Third-order constructs in terms of recommendations to MRs
| When | What/How |
| Before identification or disclosure of child maltreatment | Be aware of jurisdiction-specific legislation on reportable child maltreatment. Most reporting legislation requires that you report suspicions of child maltreatment and not wait for physical evidence of maltreatment; Be aware of the level of evidence that CPS requires to substantiate a report in your jurisdiction; acquiring this knowledge will likely require discussions with your local CPS; Be aware of child maltreatment experts in your institution or jurisdiction that you can consult with about suspected cases of child maltreatment; Be aware of the roles of your colleagues and CPS in the reporting process. Try to arrange times to communicate with both groups about issues related to child maltreatment and reporting to increase opportunities for collaboration and trust; Take training related to how to identify child maltreatment, especially less overt forms of child maltreatment; how best to respond to children exposed to maltreatment; and best practices for filing a report; Be aware of the limitations of your decision-making about child maltreatment, in terms of conflicting values about parental rights, family preservation and other cultural factors.

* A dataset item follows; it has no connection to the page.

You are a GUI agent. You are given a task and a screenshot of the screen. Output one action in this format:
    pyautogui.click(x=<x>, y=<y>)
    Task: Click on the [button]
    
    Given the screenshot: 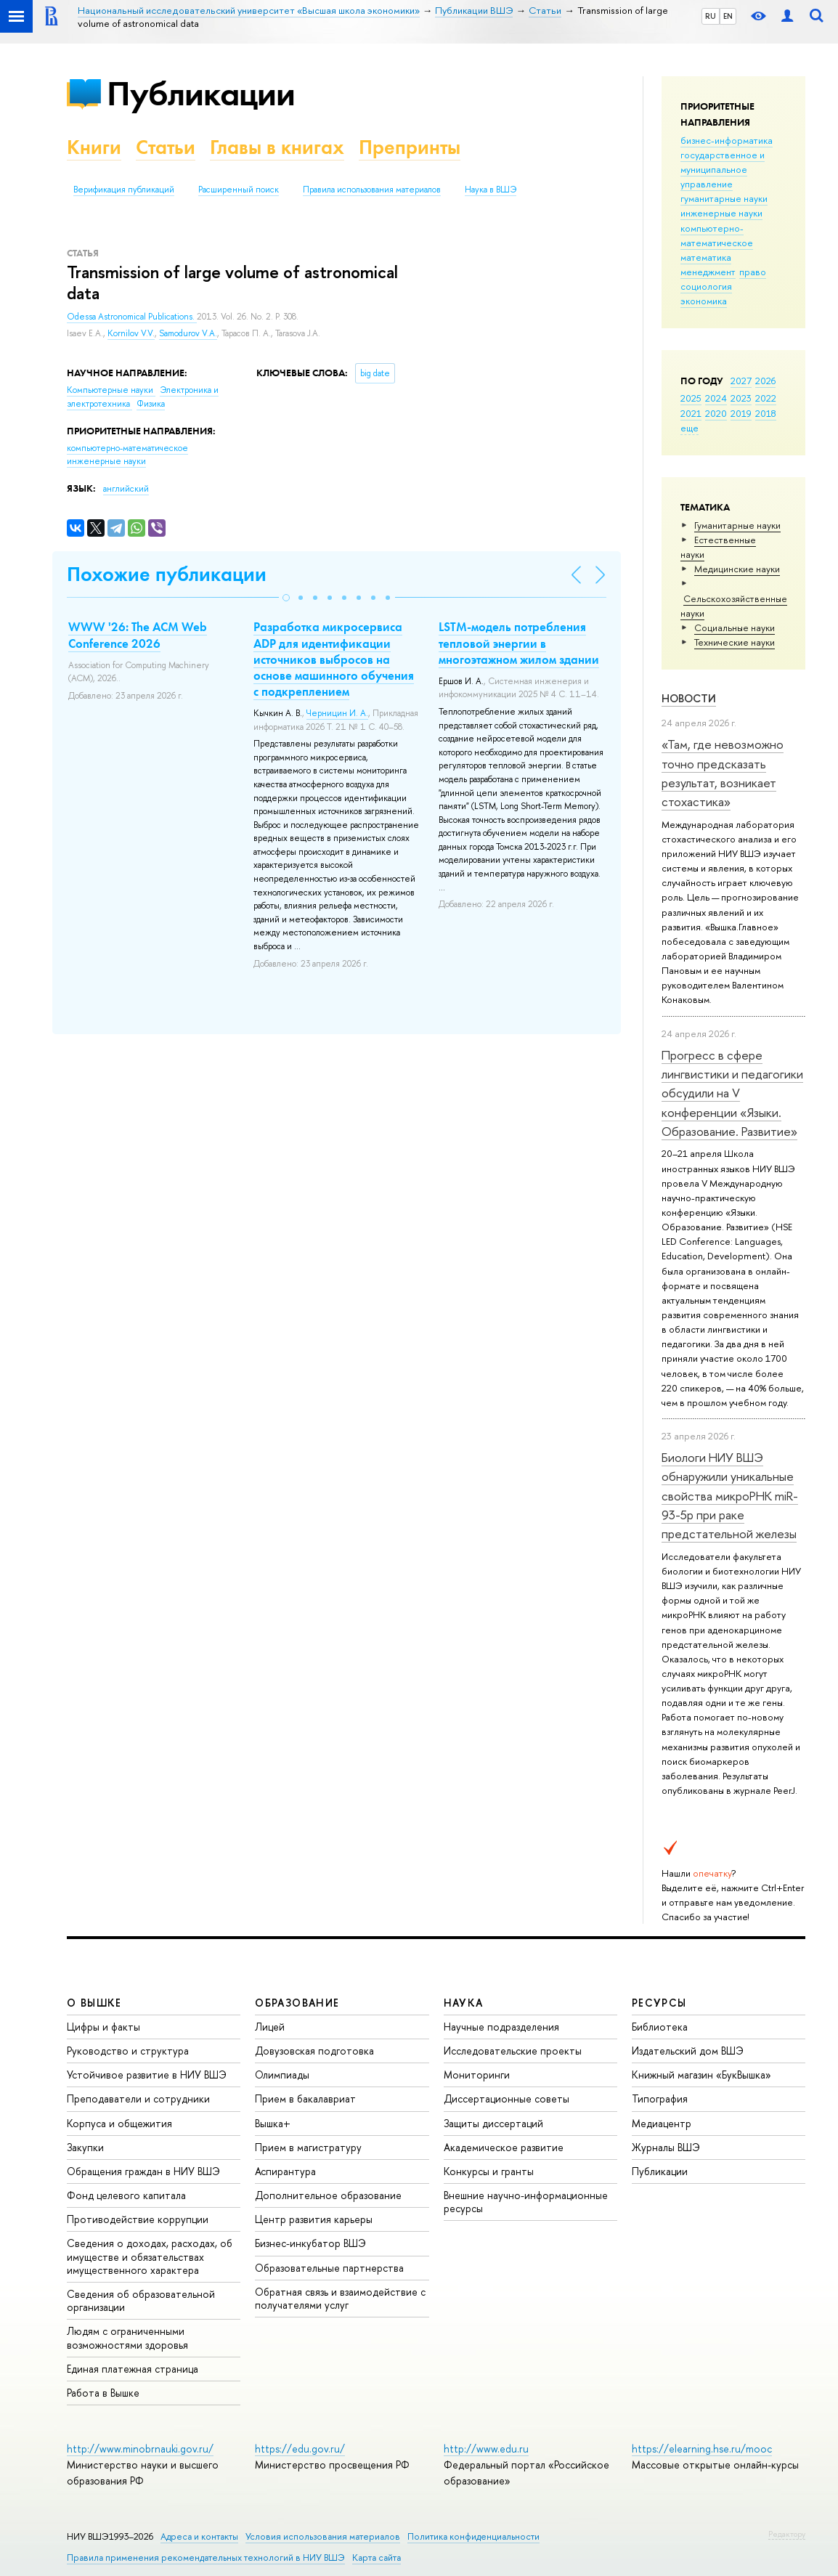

The child’s rights and well-being should always be prioritised in cases of suspected child maltreatment. |
| At the beginning of a relationship with a child or family | When you start a relationship with a child or family, disclose your reporting duties and the limits of your confidentiality to whomever is in your care. |
| Immediate response to disclosure | Respond in a non-judgemental way, showing compassion, support and belief of the child’s experiences; If you are unsure if the form of maltreatment is reportable, first consult with colleagues or CPS about the case, ensuring the confidentiality of your patient is maintained; If the identified form of maltreatment is reportable in your jurisdiction and it is safe to do so, take time to remind the child and parent of your role as a mandated reporter. Discuss how you will file a report and what CPS responses to your report may entail; Be sensitive to the parent’s needs and well-being during the reporting process. Be professional and non-judgemental with the offending caregiver; Ensure that the child is safe during the reporting process; for example, report at the beginning of the school day or when the accused will be otherwise occupied; Remember that your moral responsibility to respond to the child or family in need is separate from your responsibility to report maltreatment. |
| Debriefing after report | In a confidential manner, take time to debrief about the reported case with a trusted colleague. Self-care is important. |
CPS, child protective services; MRs, mandated reporters.